→ TASK DIRECTIONS
Without changing a single word, output each entry.

→ Extracted page text data
/---

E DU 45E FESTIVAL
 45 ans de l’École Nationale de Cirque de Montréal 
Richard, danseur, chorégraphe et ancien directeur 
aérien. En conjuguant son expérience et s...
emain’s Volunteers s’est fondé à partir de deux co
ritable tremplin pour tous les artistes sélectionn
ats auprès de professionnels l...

\---

→ SOLUTION FOR THIS TASK
E DU 45E FESTIVAL
 45 ans de l’École Nationale de Cirque de Montréal 
Richard, danseur, chorégraphe et ancien directeur 
aérien. En conjuguant son expérience et s...
emain’s Volunteers s’est fondé à partir de deux co
ritable tremplin pour tous les artistes sélectionn
ats auprès de professionnels l...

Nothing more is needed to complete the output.